Most active traders easily cross this threshold. Missing advance tax instalments attracts interest under Section 234B and 234C of the Income Tax Act, typically 1% per month on the shortfall. This adds up quickly on large portfolios.

Cost Basis Method: What India Mandates

When you buy the same coin at different prices over time, which purchase price do you use when you sell?

India follows the FIFO (First In, First Out) method for VDA transactions. This means the oldest units you bought are assumed to be the first ones sold. In a rising market, this typically results in a lower cost of acquisition and higher taxable gains, which is another reason accurate record-keeping matters.

Maintain a transaction log that includes the date of purchase, quantity, price in INR, exchange used, and date of sale. Exchanges like ZebPay provide downloadable transaction histories that can simplify this process.
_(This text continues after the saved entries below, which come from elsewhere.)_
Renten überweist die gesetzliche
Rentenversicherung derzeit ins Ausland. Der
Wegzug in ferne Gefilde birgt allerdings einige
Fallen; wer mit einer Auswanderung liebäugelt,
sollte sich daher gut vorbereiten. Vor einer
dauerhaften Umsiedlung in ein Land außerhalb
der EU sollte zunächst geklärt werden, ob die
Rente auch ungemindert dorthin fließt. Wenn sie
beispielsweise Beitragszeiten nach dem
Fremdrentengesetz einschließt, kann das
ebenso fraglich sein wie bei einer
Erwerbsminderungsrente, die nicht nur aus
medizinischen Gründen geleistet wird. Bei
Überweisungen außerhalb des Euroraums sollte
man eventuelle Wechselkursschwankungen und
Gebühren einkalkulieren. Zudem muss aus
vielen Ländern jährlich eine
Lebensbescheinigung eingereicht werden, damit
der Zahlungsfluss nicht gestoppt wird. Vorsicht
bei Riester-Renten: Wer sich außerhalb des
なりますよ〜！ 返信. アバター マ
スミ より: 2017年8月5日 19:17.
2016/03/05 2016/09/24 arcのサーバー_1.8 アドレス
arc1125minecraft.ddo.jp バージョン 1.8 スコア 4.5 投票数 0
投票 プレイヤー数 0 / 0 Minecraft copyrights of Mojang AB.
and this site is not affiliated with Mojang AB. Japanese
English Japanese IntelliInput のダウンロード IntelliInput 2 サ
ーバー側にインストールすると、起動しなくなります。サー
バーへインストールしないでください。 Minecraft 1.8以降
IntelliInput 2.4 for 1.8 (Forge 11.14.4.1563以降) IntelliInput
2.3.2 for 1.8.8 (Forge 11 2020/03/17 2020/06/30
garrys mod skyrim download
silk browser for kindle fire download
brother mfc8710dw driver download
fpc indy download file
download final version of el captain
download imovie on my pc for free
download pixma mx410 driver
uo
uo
Penalties for Non-Compliance

The Union Budget 2026 introduced stricter penalties for reporting failures:

  • Daily fines for exchanges and reporting entities that fail to submit transaction data on time
  • Additional penalties for incorrect or incomplete disclosures

For individual taxpayers, failure to report crypto income can attract scrutiny under Section 148 (income escaping assessment), with penalties up to 200% of evaded tax in cases of wilful concealment

With FIU-IND registration mandatory for exchanges, AIS now reflecting crypto transaction data, and CARF coming in 2027, the visibility of crypto activity to tax authorities is significantly higher than it was two years ago.

Final Word

India’s crypto tax framework is strict but clear, which is better than the ambiguity that existed before 2022. The 30% rate, no set-off rule, and rising compliance infrastructure mean there is little room for grey areas. The best approach is consistent record-keeping, timely TDS deposits, and accurate ITR filing under Schedule VDA.
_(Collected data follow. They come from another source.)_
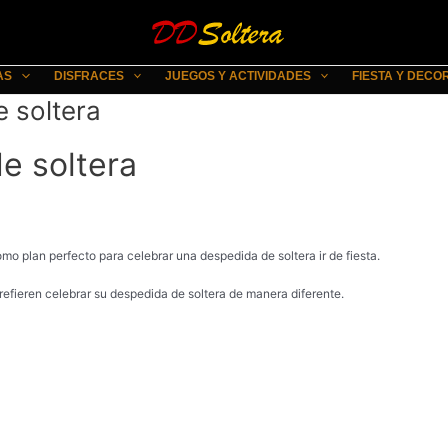
AS
DISFRACES
JUEGOS Y ACTIVIDADES
FIESTA Y DECO
 soltera
e soltera
omo plan perfecto para celebrar una despedida de soltera ir de fiesta.
prefieren celebrar su despedida de soltera de manera diferente.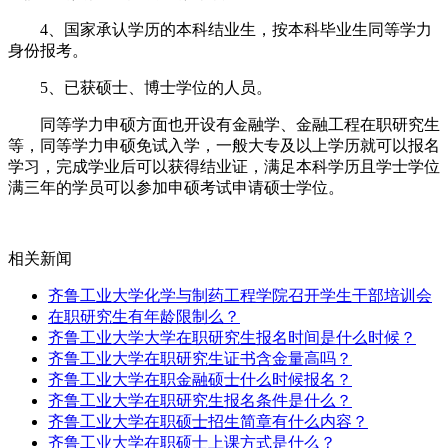
4、国家承认学历的本科结业生，按本科毕业生同等学力
身份报考。
5、已获硕士、博士学位的人员。
同等学力申硕方面也开设有金融学、金融工程在职研究生
等，同等学力申硕免试入学，一般大专及以上学历就可以报名
学习，完成学业后可以获得结业证，满足本科学历且学士学位
满三年的学员可以参加申硕考试申请硕士学位。
相关新闻
齐鲁工业大学化学与制药工程学院召开学生干部培训会
在职研究生有年龄限制么？
齐鲁工业大学大学在职研究生报名时间是什么时候？
齐鲁工业大学在职研究生证书含金量高吗？
齐鲁工业大学在职金融硕士什么时候报名？
齐鲁工业大学在职研究生报名条件是什么？
齐鲁工业大学在职硕士招生简章有什么内容？
齐鲁工业大学在职硕士上课方式是什么？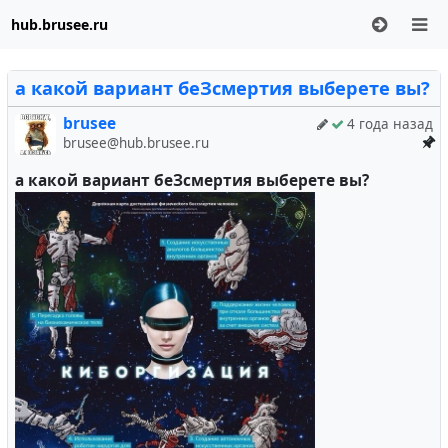
hub.brusee.ru
а какой вариант беЗсмертия выберете вы?
brusee
4 года назад
brusee@hub.brusee.ru
а какой вариант беЗсмертия выберете вы?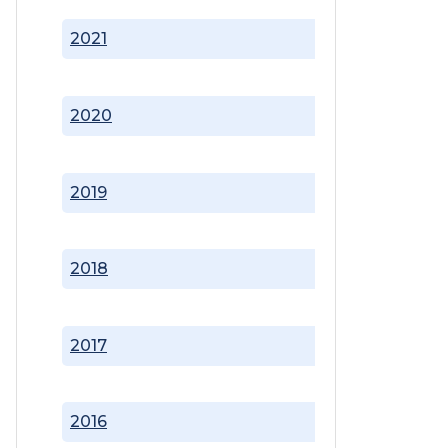
2021
2020
2019
2018
2017
2016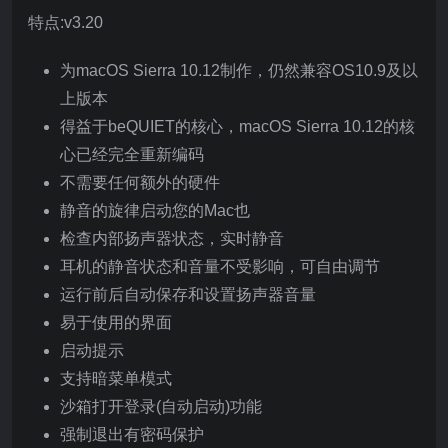
特点:v3.20
为macOS Sierra 10.12制作，仍然兼容OS10.9及以
上版本
得益于beQUIET的核心，macOS Sierra 10.12的核
心已经完全重新编码
不需要任何额外的硬件
静音的旋律启动您的Mac也
检查内部扬声器状态，实时静音
耳机的静音状态和音量不受影响，可自由调节
运行前后自动保存和设置扬声器音量
易于使用的界面
启动提示
支持暗菜单模式
沙箱打开登录(自动启动)功能
强制退出有密码保护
ZebPay provides downloadable transaction statements to help you stay on top of your tax obligations. Start your crypto journey with a platform built for compliance.

In the grand scheme of things, ZebPay blogs are here to provide you with crypto wisdom. Get started today and join 6 million+ registered users to explore endless features on ZebPay!

FAQs

Can I invest in crypto in India without paying tax?

No. Any profit from crypto is taxable at 30%, regardless of the amount. There is no basic exemption limit for VDA gains.

Is it safe to trade on foreign exchanges from India? 

It is not illegal, but it carries a higher compliance risk. TDS obligations fall on the user, not the platform, and CARF data sharing from 2027 means offshore transactions will no longer be invisible.

What happens if I don’t report crypto gains?

Unreported gains can attract notices under Section 148, interest on unpaid taxes, and penalties up to 200% in cases of wilful evasion.

Can I deduct transaction fees from my crypto profits?

Only the cost of acquisition is deductible. Brokerage, gas fees, and platform charges cannot be claimed.

What if I received crypto as salary?

It is taxable as salary income at your applicable slab rate on the date of receipt. When you sell it, any further gain is taxed at 30% over the salary value already taxed.

Is crypto-to-crypto trading taxable? 

Every swap between two crypto assets is treated as a sale of the first asset and a purchase of the second. Each leg is a taxable event.

Disclaimer: Crypto products and NFTs are unregulated and can be highly risky. There may be no regulatory recourse for any loss from such transactions. Each investor must do his/her own research or seek independent advice if necessary before initiating any transactions in crypto products and NFTs.